About this task:
Transcribe the listing exactly, leaving out every picture.

Exercise data:
*** Block opens ***

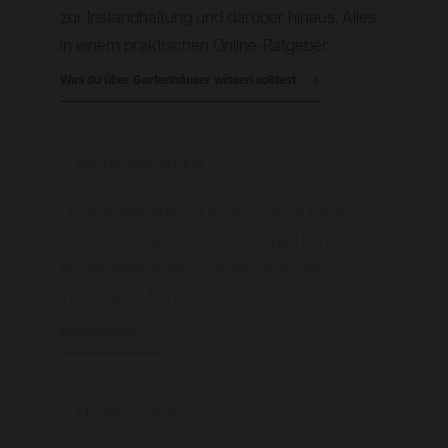
zur Instandhaltung und darüber hinaus. Alles
in einem praktischen Online-Ratgeber.
Was du über Gartenhäuser wissen solltest
2. Kundenbetreuung
Unser Kundendienst ist tatsächlich für die
Kundschaft da. Von Kaufanfragen bis hin zur
Montageberatung - wir helfen dir mit
individueller Beratung.
Kundendienst
3. Monteur-Verzeichnis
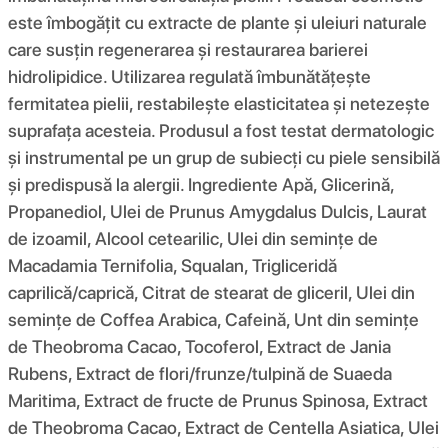
este îmbogățit cu extracte de plante și uleiuri naturale
care susțin regenerarea și restaurarea barierei
hidrolipidice. Utilizarea regulată îmbunătățește
fermitatea pielii, restabilește elasticitatea și netezește
suprafața acesteia. Produsul a fost testat dermatologic
și instrumental pe un grup de subiecți cu piele sensibilă
și predispusă la alergii. Ingrediente Apă, Glicerină,
Propanediol, Ulei de Prunus Amygdalus Dulcis, Laurat
de izoamil, Alcool cetearilic, Ulei din semințe de
Macadamia Ternifolia, Squalan, Trigliceridă
caprilică/caprică, Citrat de stearat de gliceril, Ulei din
semințe de Coffea Arabica, Cafeină, Unt din semințe
de Theobroma Cacao, Tocoferol, Extract de Jania
Rubens, Extract de flori/frunze/tulpină de Suaeda
Maritima, Extract de fructe de Prunus Spinosa, Extract
de Theobroma Cacao, Extract de Centella Asiatica, Ulei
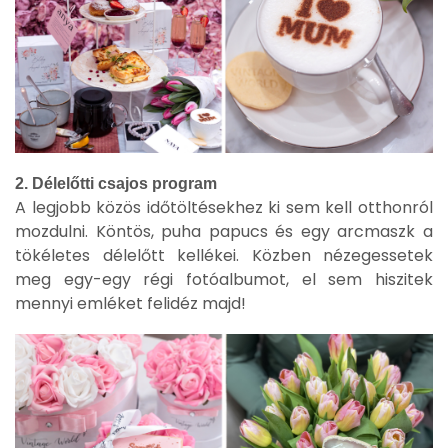
2. Délelőtti csajos program
A legjobb közös időtöltésekhez ki sem kell otthonról
mozdulni. Köntös, puha papucs és egy arcmaszk a
tökéletes délelőtt kellékei. Közben nézegessetek
meg egy-egy régi fotóalbumot, el sem hiszitek
mennyi emléket felidéz majd!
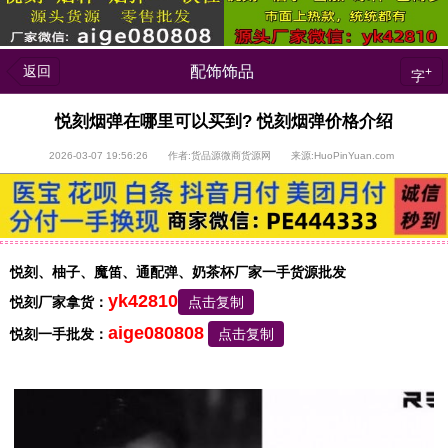
返回
配饰饰品
+
字
悦刻烟弹在哪里可以买到? 悦刻烟弹价格介绍
2026-03-07 19:56:26 作者:货品源微商货源网 来源:HuoPinYuan.com
悦刻、柚子、魔笛、通配弹、奶茶杯厂家一手货源批发
yk42810
悦刻厂家拿货：
点击复制
aige080808
悦刻一手批发：
点击复制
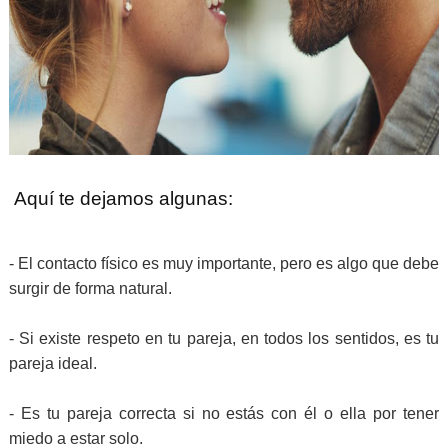
Aquí te dejamos algunas:
- El contacto físico es muy importante, pero es algo que debe
surgir de forma natural.
-
Si existe respeto en tu pareja, en todos los sentidos, es tu
pareja ideal.
-
Es tu pareja correcta si no estás con él o ella por tener
miedo a estar solo.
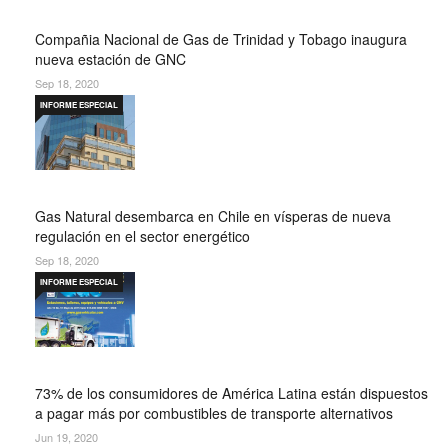
Compañia Nacional de Gas de Trinidad y Tobago inaugura
nueva estación de GNC
Sep 18, 2020
INFORME ESPECIAL
Gas Natural desembarca en Chile en vísperas de nueva
regulación en el sector energético
Sep 18, 2020
INFORME ESPECIAL
73% de los consumidores de América Latina están dispuestos
a pagar más por combustibles de transporte alternativos
Jun 19, 2020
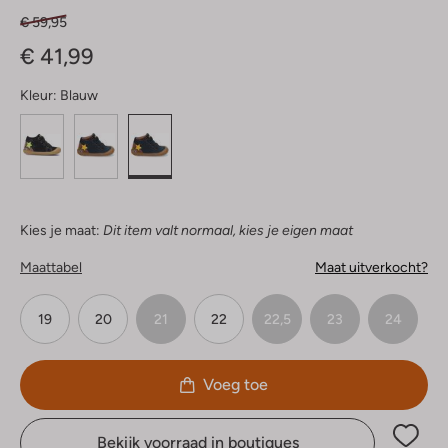
€ 59,95
€ 41,99
Kleur:
Blauw
Kies je maat:
Dit item valt normaal, kies je eigen maat
Maattabel
Maat uitverkocht?
19
20
21
22
22,5
23
24
Voeg toe
Bekijk voorraad in boutiques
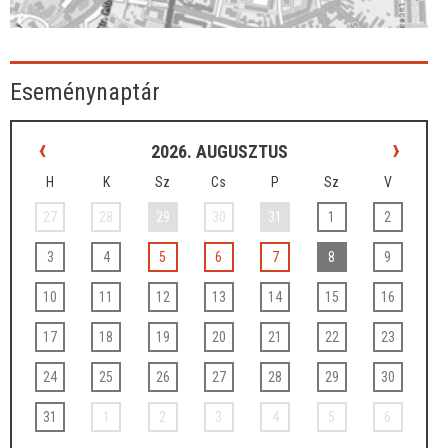
Eseménynaptár
‹
›
2026. AUGUSZTUS
H
K
Sz
Cs
P
Sz
V
27
28
29
30
31
1
2
3
4
5
6
7
8
9
10
11
12
13
14
15
16
17
18
19
20
21
22
23
24
25
26
27
28
29
30
31
1
2
3
4
5
6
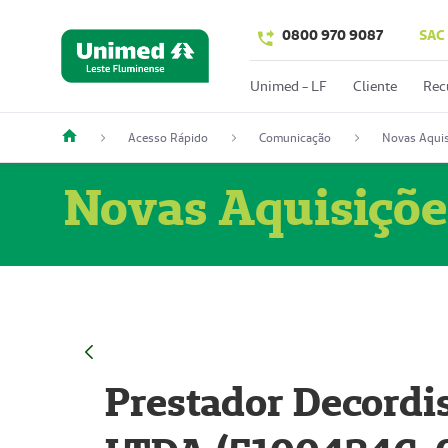
0800 970 9087
SAC
Unimed - LF
Cliente
Rec
Acesso Rápido
Comunicação
Novas Aquis
Novas Aquisiçõe
Prestador Decordi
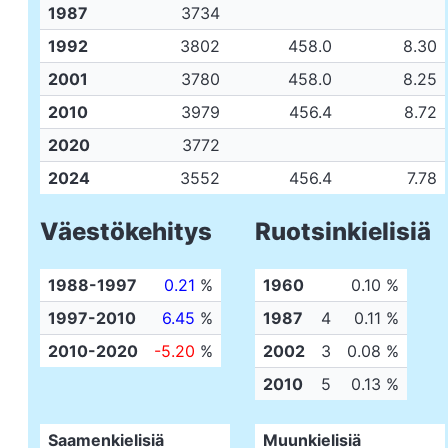
1987
3734
1992
3802
458.0
8.30
2001
3780
458.0
8.25
2010
3979
456.4
8.72
2020
3772
2024
3552
456.4
7.78
Väestökehitys
Ruotsinkielisiä
1988-1997
0.21
%
1960
0.10 %
1997-2010
6.45
%
1987
4
0.11 %
2010-2020
-5.20
%
2002
3
0.08 %
2010
5
0.13 %
Saamenkielisiä
Muunkielisiä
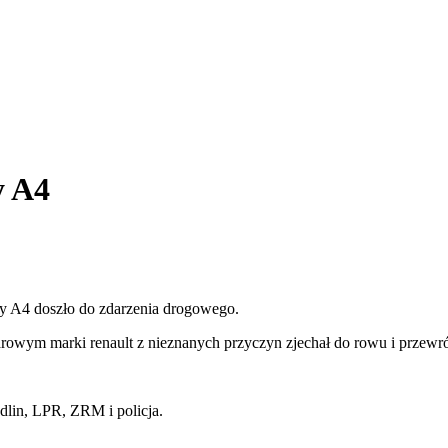
y A4
ady A4 doszło do zdarzenia drogowego.
wym marki renault z nieznanych przyczyn zjechał do rowu i przewróc
dlin, LPR, ZRM i policja.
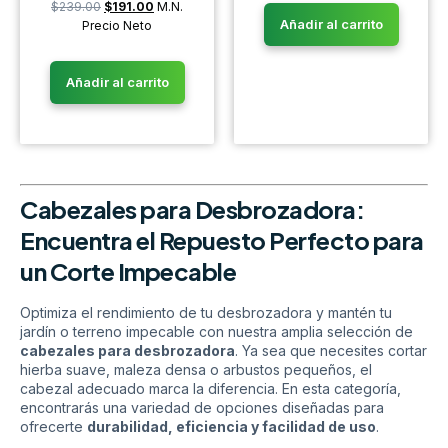
$
239.00
$
191.00
M.N.
Añadir al carrito
Precio Neto
Añadir al carrito
Cabezales para Desbrozadora:
Encuentra el Repuesto Perfecto para
un Corte Impecable
Optimiza el rendimiento de tu desbrozadora y mantén tu
jardín o terreno impecable con nuestra amplia selección de
cabezales para desbrozadora
. Ya sea que necesites cortar
hierba suave, maleza densa o arbustos pequeños, el
cabezal adecuado marca la diferencia. En esta categoría,
encontrarás una variedad de opciones diseñadas para
ofrecerte
durabilidad, eficiencia y facilidad de uso
.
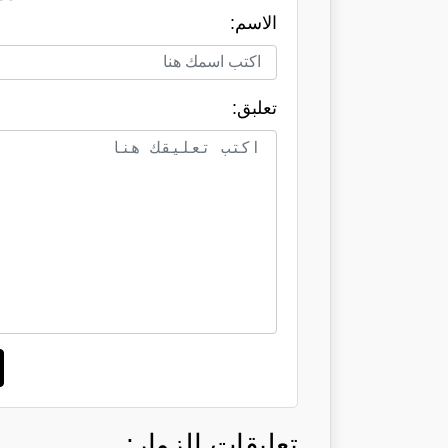
الاسم:
تعلبق:
تعليقات الزوار:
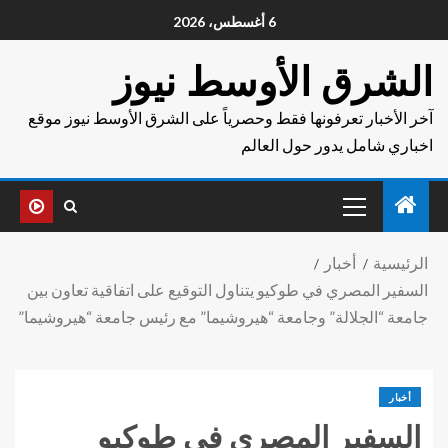
6 أغسطس، 2026
الشرق الأوسط نيوز
آخر الأخبار تعرفونها فقط وحصرياً على الشرق الأوسط نيوز موقع
اخباري شامل يدور حول العالم
الرئيسية
أخبار
السفير المصري في طوكيو يتناول التوقيع على اتفاقية تعاون بين
جامعة “الجلالة” وجامعة “هيروشيما” مع رئيس جامعة “هيروشيما”
أخبار
السفير المصري في طوكيو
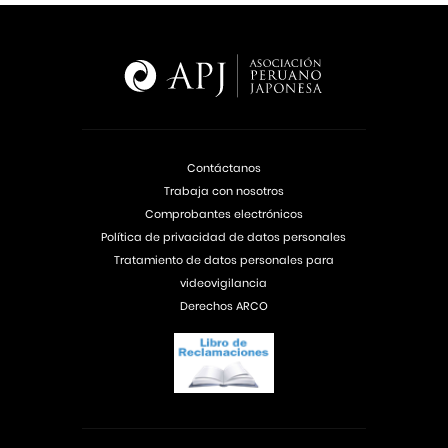
Contáctanos
Trabaja con nosotros
Comprobantes electrónicos
Política de privacidad de datos personales
Tratamiento de datos personales para
videovigilancia
Derechos ARCO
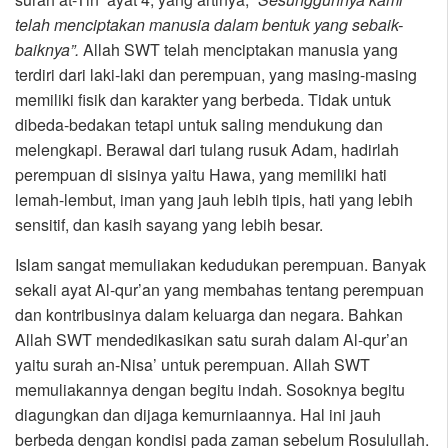
telah menciptakan manusia dalam bentuk yang sebaik-
baiknya”.
Allah SWT telah menciptakan manusia yang
terdiri dari laki-laki dan perempuan, yang masing-masing
memiliki fisik dan karakter yang berbeda. Tidak untuk
dibeda-bedakan tetapi untuk saling mendukung dan
melengkapi. Berawal dari tulang rusuk Adam, hadirlah
perempuan di sisinya yaitu Hawa, yang memiliki hati
lemah-lembut, iman yang jauh lebih tipis, hati yang lebih
sensitif, dan kasih sayang yang lebih besar.
Islam sangat memuliakan kedudukan perempuan. Banyak
sekali ayat Al-qur’an yang membahas tentang perempuan
dan kontribusinya dalam keluarga dan negara. Bahkan
Allah SWT mendedikasikan satu surah dalam Al-qur’an
yaitu surah an-Nisa’ untuk perempuan. Allah SWT
memuliakannya dengan begitu indah. Sosoknya begitu
diagungkan dan dijaga kemurniaannya. Hal ini jauh
berbeda dengan kondisi pada zaman sebelum Rosulullah.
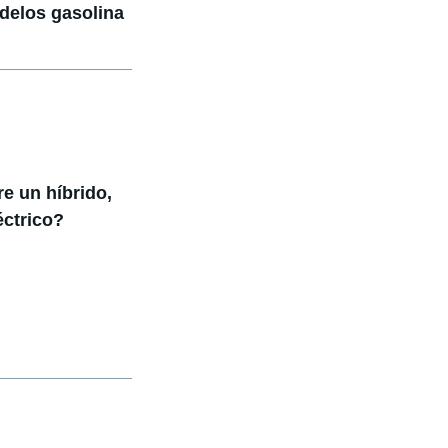
odelos gasolina
re un híbrido,
éctrico?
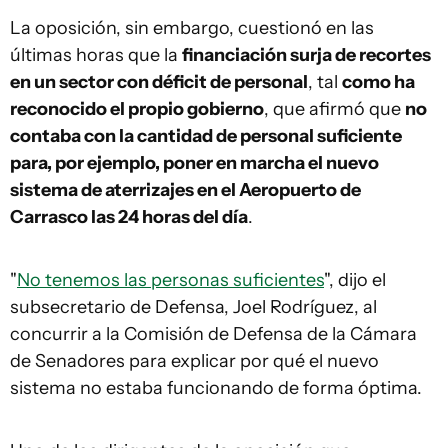
La oposición, sin embargo, cuestionó en las
últimas horas que la
financiación surja de recortes
en un sector con déficit de personal
, tal
como ha
reconocido el propio gobierno
, que afirmó que
no
contaba con la cantidad de personal suficiente
para, por ejemplo, poner en marcha el nuevo
sistema de aterrizajes en el Aeropuerto de
Carrasco las 24 horas del día
.
"
No tenemos las personas suficientes
", dijo el
subsecretario de Defensa, Joel Rodríguez, al
concurrir a la Comisión de Defensa de la Cámara
de Senadores para explicar por qué el nuevo
sistema no estaba funcionando de forma óptima.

*** Block closes ***

Answer section:
zur Instandhaltung und darüber hinaus. Alles
in einem praktischen Online-Ratgeber.
Was du über Gartenhäuser wissen solltest
2. Kundenbetreuung
Unser Kundendienst ist tatsächlich für die
Kundschaft da. Von Kaufanfragen bis hin zur
Montageberatung - wir helfen dir mit
individueller Beratung.
Kundendienst
3. Monteur-Verzeichnis
este îmbogățit cu extracte de plante și uleiuri naturale
care susțin regenerarea și restaurarea barierei
hidrolipidice. Utilizarea regulată îmbunătățește
fermitatea pielii, restabilește elasticitatea și netezește
suprafața acesteia. Produsul a fost testat dermatologic
și instrumental pe un grup de subiecți cu piele sensibilă
și predispusă la alergii. Ingrediente Apă, Glicerină,
Propanediol, Ulei de Prunus Amygdalus Dulcis, Laurat
de izoamil, Alcool cetearilic, Ulei din semințe de
Macadamia Ternifolia, Squalan, Trigliceridă
caprilică/caprică, Citrat de stearat de gliceril, Ulei din
semințe de Coffea Arabica, Cafeină, Unt din semințe
de Theobroma Cacao, Tocoferol, Extract de Jania
Rubens, Extract de flori/frunze/tulpină de Suaeda
Maritima, Extract de fructe de Prunus Spinosa, Extract
de Theobroma Cacao, Extract de Centella Asiatica, Ulei
2. Délelőtti csajos program
A legjobb közös időtöltésekhez ki sem kell otthonról
mozdulni. Köntös, puha papucs és egy arcmaszk a
tökéletes délelőtt kellékei. Közben nézegessetek
meg egy-egy régi fotóalbumot, el sem hiszitek
mennyi emléket felidéz majd!
返回
配饰饰品
+
字
悦刻烟弹在哪里可以买到? 悦刻烟弹价格介绍
2026-03-07 19:56:26 作者:货品源微商货源网 来源:HuoPinYuan.com
悦刻、柚子、魔笛、通配弹、奶茶杯厂家一手货源批发
yk42810
悦刻厂家拿货：
点击复制
aige080808
悦刻一手批发：
点击复制
Aquí te dejamos algunas:
- El contacto físico es muy importante, pero es algo que debe
surgir de forma natural.
-
Si existe respeto en tu pareja, en todos los sentidos, es tu
pareja ideal.
-
Es tu pareja correcta si no estás con él o ella por tener
miedo a estar solo.
Compañia Nacional de Gas de Trinidad y Tobago inaugura
nueva estación de GNC
Sep 18, 2020
INFORME ESPECIAL
Gas Natural desembarca en Chile en vísperas de nueva
regulación en el sector energético
Sep 18, 2020
INFORME ESPECIAL
73% de los consumidores de América Latina están dispuestos
a pagar más por combustibles de transporte alternativos
Jun 19, 2020
€ 59,95
€ 41,99
Kleur:
Blauw
Kies je maat:
Dit item valt normaal, kies je eigen maat
Maattabel
Maat uitverkocht?
19
20
21
22
22,5
23
24
Voeg toe
Bekijk voorraad in boutiques
Eseménynaptár
‹
›
2026. AUGUSZTUS
H
K
Sz
Cs
P
Sz
V
27
28
29
30
31
1
2
3
4
5
6
7
8
9
10
11
12
13
14
15
16
17
18
19
20
21
22
23
24
25
26
27
28
29
30
31
1
2
3
4
5
6
0800 970 9087
SAC
Unimed - LF
Cliente
Rec
Acesso Rápido
Comunicação
Novas Aquis
Novas Aquisiçõe
Prestador Decordi
1987
3734
1992
3802
458.0
8.30
2001
3780
458.0
8.25
2010
3979
456.4
8.72
2020
3772
2024
3552
456.4
7.78
Väestökehitys
Ruotsinkielisiä
1988-1997
0.21
%
1960
0.10 %
1997-2010
6.45
%
1987
4
0.11 %
2010-2020
-5.20
%
2002
3
0.08 %
2010
5
0.13 %
Saamenkielisiä
Muunkielisiä
y A4
ady A4 doszło do zdarzenia drogowego.
wym marki renault z nieznanych przyczyn zjechał do rowu i przewróc
dlin, LPR, ZRM i policja.
$
239.00
$
191.00
M.N.
Añadir al carrito
Precio Neto
Añadir al carrito
Cabezales para Desbrozadora:
Encuentra el Repuesto Perfecto para
un Corte Impecable
Optimiza el rendimiento de tu desbrozadora y mantén tu
jardín o terreno impecable con nuestra amplia selección de
cabezales para desbrozadora
. Ya sea que necesites cortar
hierba suave, maleza densa o arbustos pequeños, el
cabezal adecuado marca la diferencia. En esta categoría,
encontrarás una variedad de opciones diseñadas para
ofrecerte
durabilidad, eficiencia y facilidad de uso
.
الاسم:
تعلبق:
تعليقات الزوار:
6 أغسطس، 2026
الشرق الأوسط نيوز
آخر الأخبار تعرفونها فقط وحصرياً على الشرق الأوسط نيوز موقع
اخباري شامل يدور حول العالم
الرئيسية
أخبار
السفير المصري في طوكيو يتناول التوقيع على اتفاقية تعاون بين
جامعة “الجلالة” وجامعة “هيروشيما” مع رئيس جامعة “هيروشيما”
أخبار
السفير المصري في طوكيو
Contáctanos
Trabaja con nosotros
Comprobantes electrónicos
Política de privacidad de datos personales
Tratamiento de datos personales para
videovigilancia
Derechos ARCO
telah menciptakan manusia dalam bentuk yang sebaik-
baiknya”.
Allah SWT telah menciptakan manusia yang
terdiri dari laki-laki dan perempuan, yang masing-masing
memiliki fisik dan karakter yang berbeda. Tidak untuk
dibeda-bedakan tetapi untuk saling mendukung dan
melengkapi. Berawal dari tulang rusuk Adam, hadirlah
perempuan di sisinya yaitu Hawa, yang memiliki hati
lemah-lembut, iman yang jauh lebih tipis, hati yang lebih
sensitif, dan kasih sayang yang lebih besar.
Islam sangat memuliakan kedudukan perempuan. Banyak
sekali ayat Al-qur’an yang membahas tentang perempuan
dan kontribusinya dalam keluarga dan negara. Bahkan
Allah SWT mendedikasikan satu surah dalam Al-qur’an
yaitu surah an-Nisa’ untuk perempuan. Allah SWT
memuliakannya dengan begitu indah. Sosoknya begitu
diagungkan dan dijaga kemurniaannya. Hal ini jauh
berbeda dengan kondisi pada zaman sebelum Rosulullah.
odelos gasolina
re un híbrido,
éctrico?
La oposición, sin embargo, cuestionó en las
últimas horas que la
financiación surja de recortes
en un sector con déficit de personal
, tal
como ha
reconocido el propio gobierno
, que afirmó que
no
contaba con la cantidad de personal suficiente
para, por ejemplo, poner en marcha el nuevo
sistema de aterrizajes en el Aeropuerto de
Carrasco las 24 horas del día
.
"
No tenemos las personas suficientes
", dijo el
subsecretario de Defensa, Joel Rodríguez, al
concurrir a la Comisión de Defensa de la Cámara
de Senadores para explicar por qué el nuevo
sistema no estaba funcionando de forma óptima.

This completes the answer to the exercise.